Of course we cannot wait on the slow progress of the sociological sciences in illuminating so much that is still dark. Nor should we relax for a moment vigorous enforcement of the criminal law until society, by its advanced civilized nature, will beget an atmosphere and environment in which crime will shrink to relative insig-*761nificanee. My deepest feeling against giving legal sanction to such “dirty business” as the record in this case discloses is that it makes for lazy and not alert law enforcement. It puts a premium on force and fraud, not on imagination and enterprise and professional training. The third degree, search without warrant, wiretapping and the like, were not tolerated in what was probably the most successful administration in our time of the busiest United States Attorney’s office. This experience under Henry L. Stimson in the Southern District of New York, compared with happenings elsewhere, doubtless planted in me a deep conviction that these short-cuts in the detection and prosecution of crime are as self-defeating as they are immoral.

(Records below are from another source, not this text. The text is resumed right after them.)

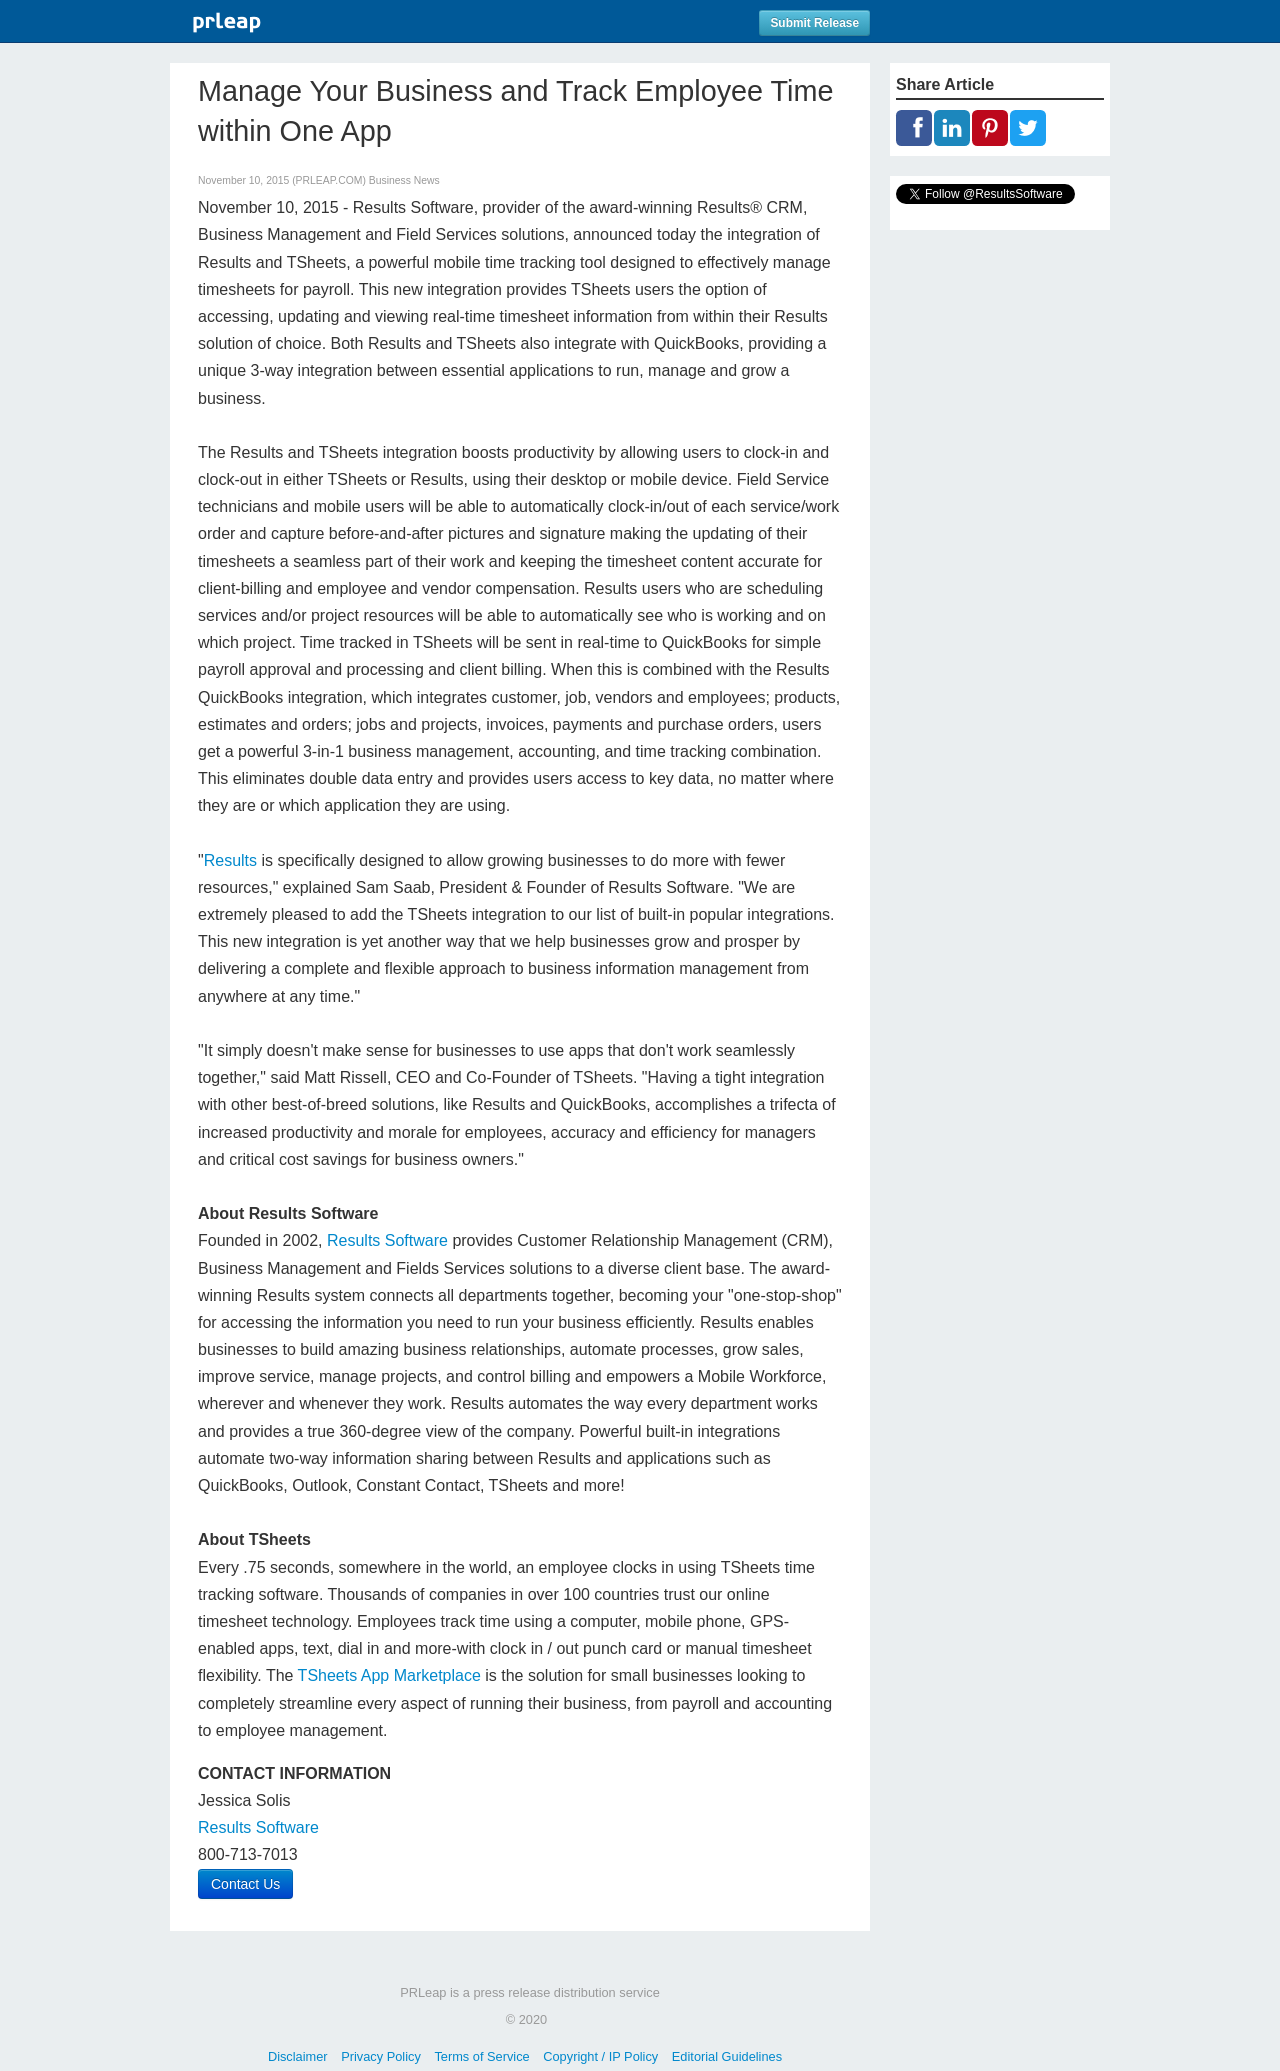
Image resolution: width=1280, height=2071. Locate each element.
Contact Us (245, 1884)
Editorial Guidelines (727, 2056)
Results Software (387, 1240)
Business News (404, 180)
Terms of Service (481, 2056)
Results (230, 860)
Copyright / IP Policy (600, 2056)
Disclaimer (298, 2056)
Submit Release (814, 23)
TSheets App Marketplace (389, 1675)
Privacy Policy (381, 2056)
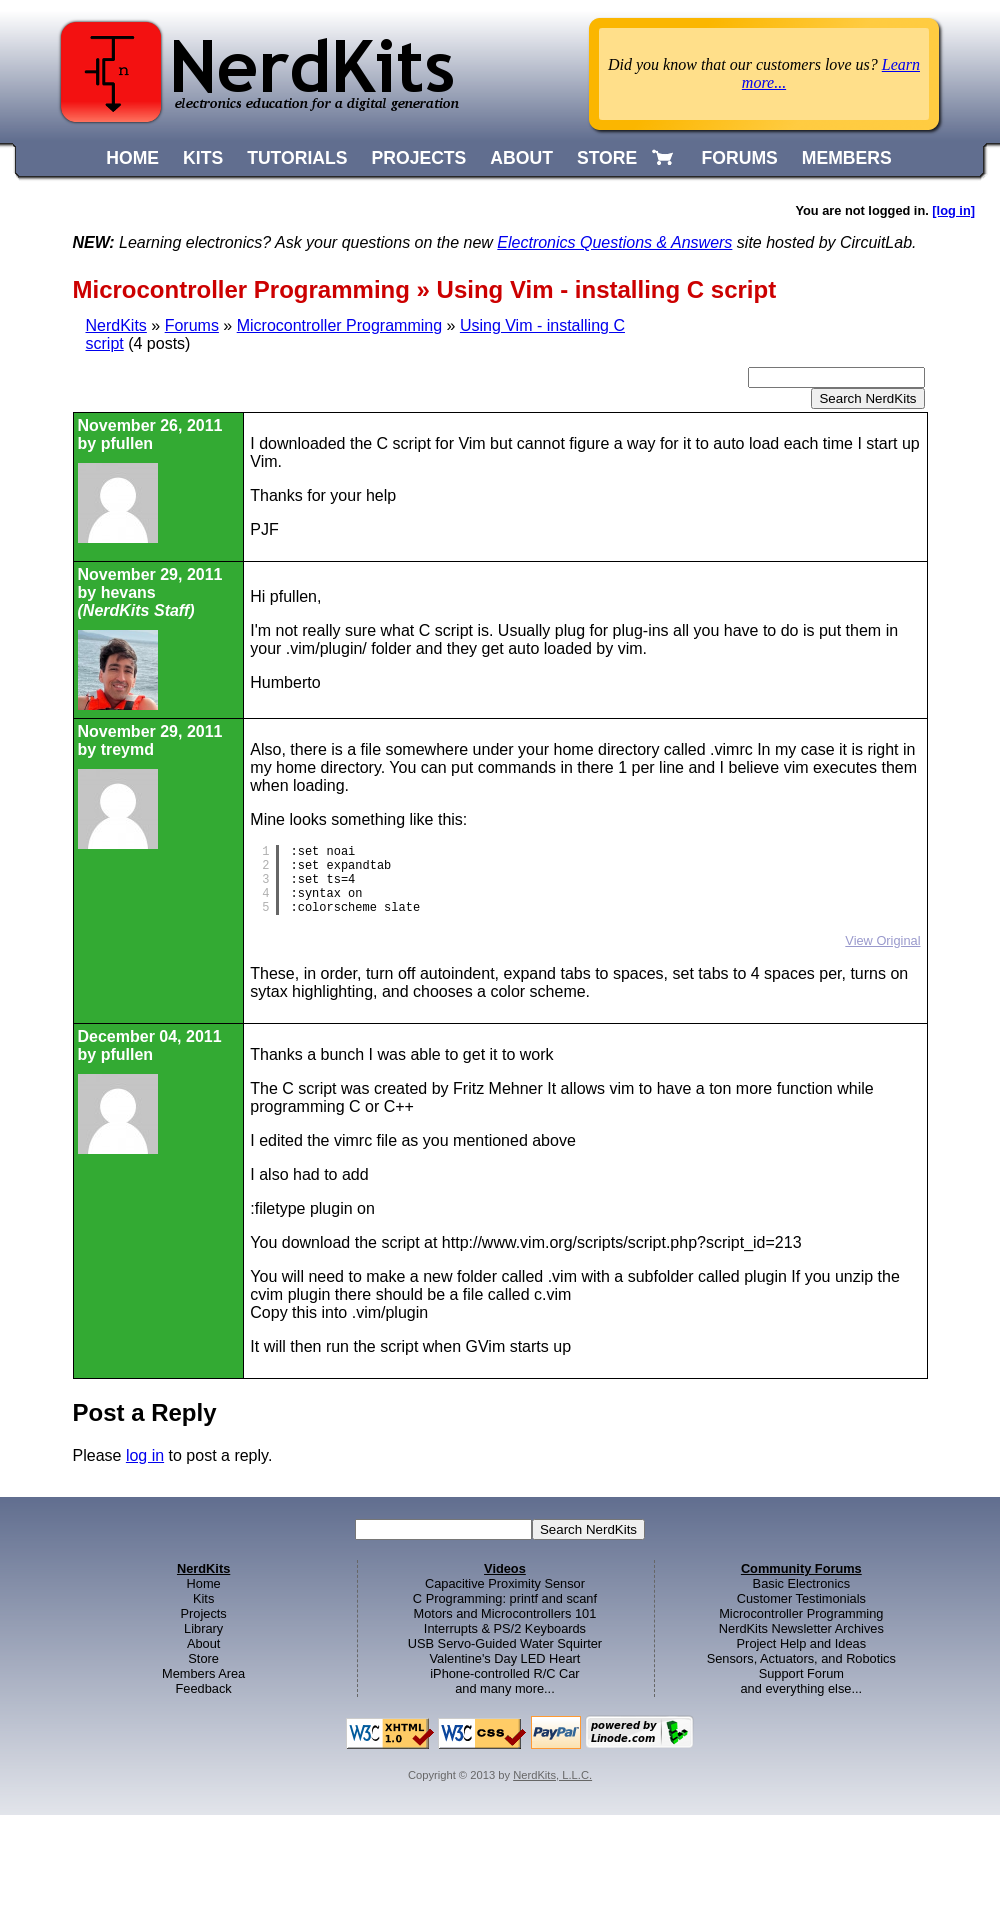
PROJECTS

Sir James Fitzjames Stephen brings significant testimony on this point:
“During the discussions which took place on the Indian Code of Criminal Procedure in 1872 some observations were made on the reasons which occasionally lead native police officers to apply torture to prisoners. An experienced civil officer observed, ‘There is a great deal of laziness in it. It is far pleasanter to sit comfortably in the shade rubbing red pepper into a poor devil’s eyes than to go about in the sun hunting up evidence.’ This was a new view to me, but I have no doubt of its truth.” 1 Stephen, A History of the Criminal Law of England (1883), 442, note. Compare §§25 and 26 of the Indian Evidence Act (1872).
And Fitzjames Stephen, who acted on this experience in drawing the Indian Evidence Act, was no softie, either before he became a judge or on the bench.
Accordingly I adhere to the views expressed in Goldman v. United States, 316 U. S. 129, 136, that the Olmstead case should be overruled for the reasons set forth *762in the dissenting opinions in that case. These views have been strongly underlined by the steady increase of lawlessness on the part of law officers, even after Congress has forbidden what the dissenters in Olmstead found the Constitution to forbid.
Even on the basis of the prior decisions of this Court, however, I feel bound to dissent. The Court seems not content with calling a halt at the place it had reached on what I deem to be the wrong road. As my brother Burton shows, the Court now pushes beyond the lines of legality heretofore drawn. Such encouragement to lazy, immoral conduct by the police does not bode well for effective law enforcement. Nor will crime be checked by such means.